Sixième axe : Comprendre pourquoi les gens s'éloignent de l'Église : « Le mystère difficile de ceux qui quittent l'Église ; des personnes qui, après s'être laissées illusionner par d'autres propositions, retiennent que désormais l'Église ne peut plus offrir quelque chose de significatif et d'important. Et alors ils s'en vont par les chemins, seuls avec leur désillusion. Peut-être l'Église est-elle apparue trop faible, peut-être trop éloignée de leurs besoins, peut-être trop pauvre pour répondre à leurs inquiétudes, peut-être trop froide dans leurs contacts, peut-être trop autoréférentielle, peut-être prisonnière de ses langages rigides, peut-être le monde semble avoir fait de l'Église comme une survivance du passé, insuffisante pour les questions nouvelles ; peut-être l'Église avait-elle des réponses pour l'enfance de l'homme mais non pour son âge adulte ».

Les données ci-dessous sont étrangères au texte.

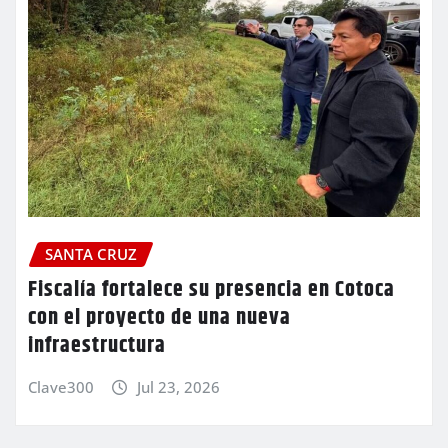
SANTA CRUZ
Fiscalía fortalece su presencia en Cotoca
con el proyecto de una nueva
infraestructura
Clave300
Jul 23, 2026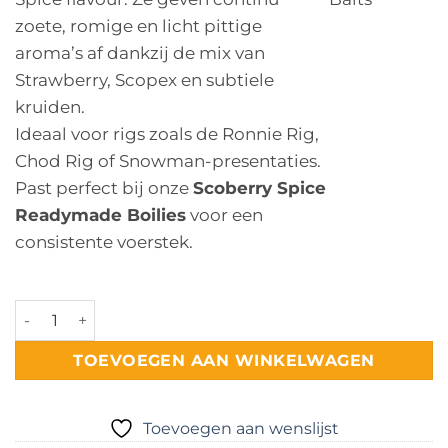
zoete, romige en licht pittige
aroma’s af dankzij de mix van
Strawberry, Scopex en subtiele
kruiden.
Ideaal voor rigs zoals de Ronnie Rig,
Chod Rig of Snowman-presentaties.
Past perfect bij onze
Scoberry Spice
Readymade Boilies
voor een
consistente voerstek.
Scoberry Spice Flavoured Popups aantal
TOEVOEGEN AAN WINKELWAGEN
Toevoegen aan wenslijst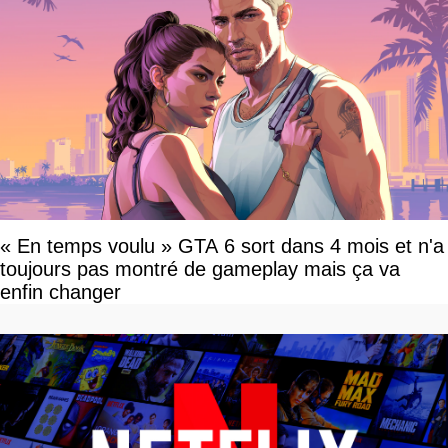
« En temps voulu » GTA 6 sort dans 4 mois et n'a
toujours pas montré de gameplay mais ça va
enfin changer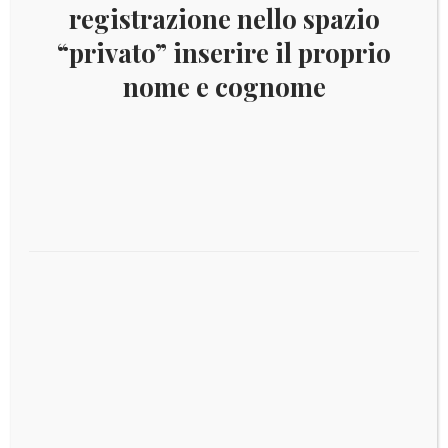
registrazione nello spazio
“privato” inserire il proprio
2014 FINLANDIA BLISTER
nome e cognome
Leggi tutto
€
7,00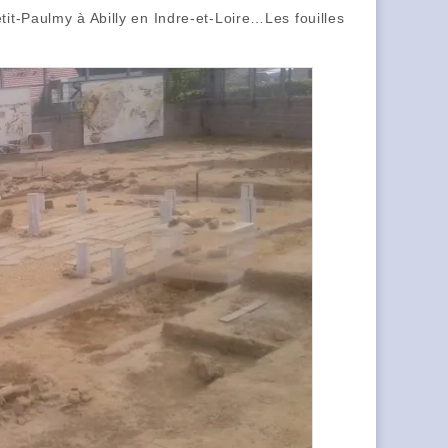
tit-Paulmy à Abilly en Indre-et-Loire…Les fouilles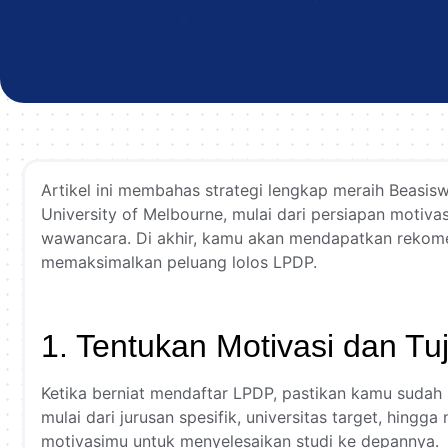
Artikel ini membahas strategi lengkap meraih Beas
University of Melbourne, mulai dari persiapan motivas
wawancara. Di akhir, kamu akan mendapatkan rekom
memaksimalkan peluang lolos LPDP.
1. Tentukan Motivasi dan Tu
Ketika berniat mendaftar LPDP, pastikan kamu sudah 
mulai dari jurusan spesifik, universitas target, hingg
motivasimu untuk menyelesaikan studi ke depannya.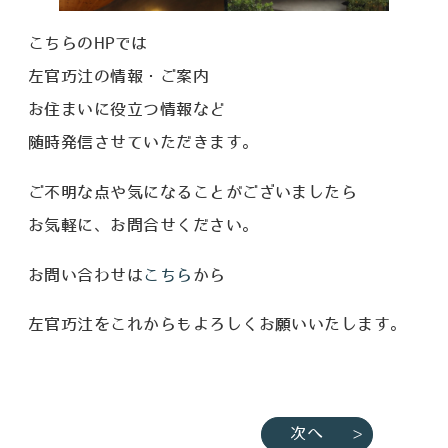
こちらのHPでは
左官巧汢の情報・ご案内
お住まいに役立つ情報など
随時発信させていただきます。
ご不明な点や気になることがございましたら
お気軽に、お問合せください。
お問い合わせは
こちら
から
左官巧汢をこれからもよろしくお願いいたします。
次へ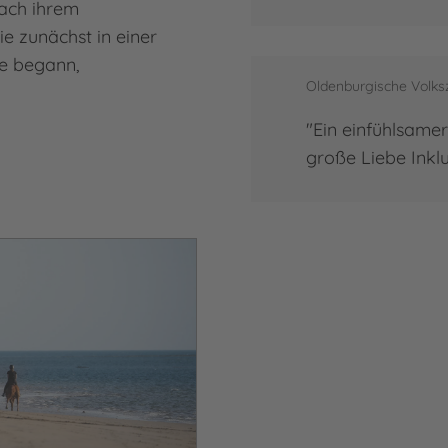
Nach ihrem
ie zunächst in einer
e begann,
Oldenburgische Volks
"Ein einfühlsamer
große Liebe Inklu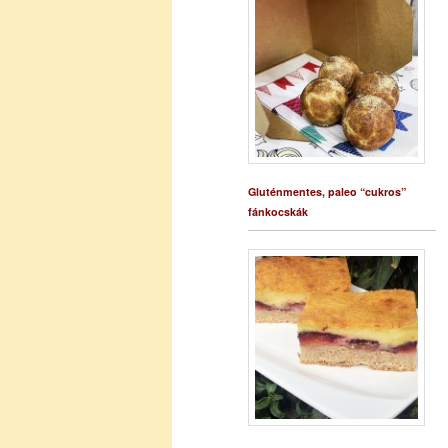
Gluténmentes, paleo “cukros”
fánkocskák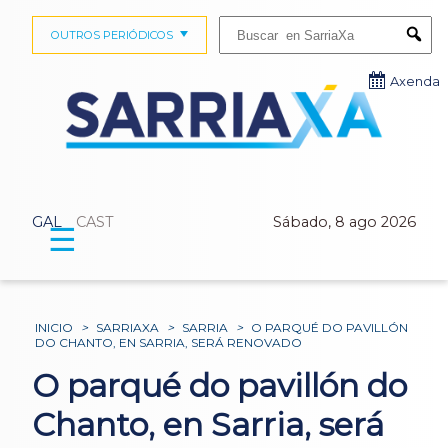
Buscar:
OUTROS PERIÓDICOS
Submi
Axenda
GAL
CAST
Sábado, 8 ago 2026
☰
INICIO
>
SARRIAXA
>
SARRIA
>
O PARQUÉ DO PAVILLÓN
DO CHANTO, EN SARRIA, SERÁ RENOVADO
O parqué do pavillón do
Chanto, en Sarria, será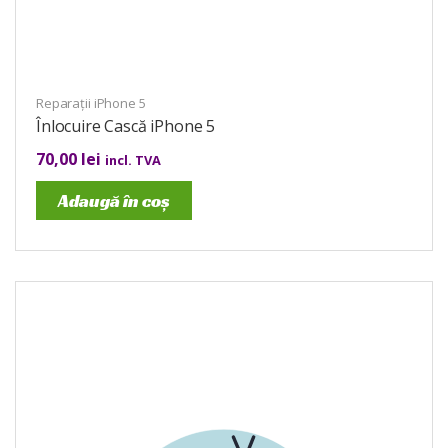
Reparații iPhone 5
Înlocuire Cască iPhone 5
70,00
lei
incl. TVA
Adaugă în coș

Par conséquent, « beaucoup ont cherché des faux-fuyants parce que la mesure de la Grande Église apparaît trop haute. Beaucoup ont pensé : l'idée de l'homme est trop grande pour moi, l'idéal de vie qu'elle propose est en dehors de mes possibilités, le but à atteindre est inaccessible, hors de ma portée ».
Former « des prêtres capables de réchauffer le cœur »

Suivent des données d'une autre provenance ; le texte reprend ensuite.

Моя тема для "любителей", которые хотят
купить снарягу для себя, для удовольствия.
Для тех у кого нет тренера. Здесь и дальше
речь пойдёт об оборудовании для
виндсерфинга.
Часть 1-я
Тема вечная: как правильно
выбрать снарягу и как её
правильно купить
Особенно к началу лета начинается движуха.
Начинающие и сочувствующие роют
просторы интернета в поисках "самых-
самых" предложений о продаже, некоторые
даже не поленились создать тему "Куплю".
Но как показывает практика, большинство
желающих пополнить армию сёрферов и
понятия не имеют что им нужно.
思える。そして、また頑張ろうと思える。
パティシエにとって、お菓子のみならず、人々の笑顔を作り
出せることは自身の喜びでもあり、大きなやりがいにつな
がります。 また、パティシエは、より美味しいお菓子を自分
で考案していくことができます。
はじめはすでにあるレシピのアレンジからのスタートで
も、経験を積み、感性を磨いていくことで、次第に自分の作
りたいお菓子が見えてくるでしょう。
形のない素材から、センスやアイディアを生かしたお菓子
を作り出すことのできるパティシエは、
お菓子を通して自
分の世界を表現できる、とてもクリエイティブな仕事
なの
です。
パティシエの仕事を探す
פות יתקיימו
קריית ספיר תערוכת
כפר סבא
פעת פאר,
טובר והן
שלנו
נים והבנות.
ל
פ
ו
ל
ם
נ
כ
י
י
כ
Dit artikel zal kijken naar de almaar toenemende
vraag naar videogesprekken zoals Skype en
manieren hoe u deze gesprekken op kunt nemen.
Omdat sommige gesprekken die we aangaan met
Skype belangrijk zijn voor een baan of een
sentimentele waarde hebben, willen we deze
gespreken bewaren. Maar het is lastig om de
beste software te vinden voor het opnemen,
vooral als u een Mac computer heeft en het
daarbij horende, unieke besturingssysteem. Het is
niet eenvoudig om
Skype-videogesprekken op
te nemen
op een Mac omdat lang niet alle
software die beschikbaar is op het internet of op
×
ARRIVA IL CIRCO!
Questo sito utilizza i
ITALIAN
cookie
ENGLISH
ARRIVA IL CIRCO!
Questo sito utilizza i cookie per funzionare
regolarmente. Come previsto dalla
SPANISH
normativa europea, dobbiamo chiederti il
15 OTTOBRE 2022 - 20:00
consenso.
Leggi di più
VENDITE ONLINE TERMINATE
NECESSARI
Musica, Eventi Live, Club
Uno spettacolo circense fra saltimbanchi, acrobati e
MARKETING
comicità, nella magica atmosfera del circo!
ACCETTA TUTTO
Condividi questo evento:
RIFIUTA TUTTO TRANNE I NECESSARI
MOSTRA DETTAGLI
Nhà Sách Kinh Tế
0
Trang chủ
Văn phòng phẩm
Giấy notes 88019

Septième axe : mettre en œuvre une réforme profonde de la pastorale de l'Église : « Aujourd'hui, il faut une Église en mesure de tenir compagnie, d'aller au-delà de la simple écoute ; une Église qui accompagne le chemin en se mettant en chemin avec les personnes, une Église capable de déchiffrer la nuit contenue dans la fuite de tant de frères et sœurs ; une Église qui se rend compte que les raisons pour lesquelles on s'est éloigné contiennent déjà en elles-mêmes aussi les raisons d'un possible retour. Mais il est nécessaire de savoir lire le tout avec courage. Je voudrais que nous nous demandions tous aujourd'hui : sommes-nous encore une Église capable de réchauffer le cœur ? (…) Sommes-nous encore en mesure de raconter nos sources de façon à réveiller l'enchantement pour leur beauté? Beaucoup sont partis parce qu'on leur a promis quelque chose de plus haut, quelque chose de plus fort, quelque chose de plus rapide. Mais y-a-t-il quelque chose de plus haut que l'amour révélé à Jérusalem ? Rien n'est plus haut que l'abaissement de la Croix, puisque là est vraiment atteint le sommet de l'amour ? »
Huitième axe : « avoir le courage d'une révision profonde des structures de formation » des prêtres : « si nous ne formons pas des ministres capables de réchauffer le cœur des gens, de marcher dans la nuit avec eux, de dialoguer avec leurs illusions et leurs désillusions, de recomposer ce qui a été détruit en eux, que pouvons-nous espérer pour la route présente et future? Il n'est pas vrai que Dieu soit obscurci en eux. Apprenons à regarder plus en profondeur : il manque celui qui réchauffe leur cœur, comme avec les disciples d'Emmaüs. Pour cette raison, il est important de promouvoir et de soigner une formation qualifiée qui fasse des personnes capables de descendre dans la nuit sans être envahies par l'obscurité ni se perdre ; d'écouter les illusions d'un grand nombre, sans se laisser séduire ; d'accueillir les désillusions, sans se désespérer ni tomber dans l'amertume ; de toucher ce qui a été détruit chez les autres, sans se laisser dissoudre ni décomposer dans sa propre identité. »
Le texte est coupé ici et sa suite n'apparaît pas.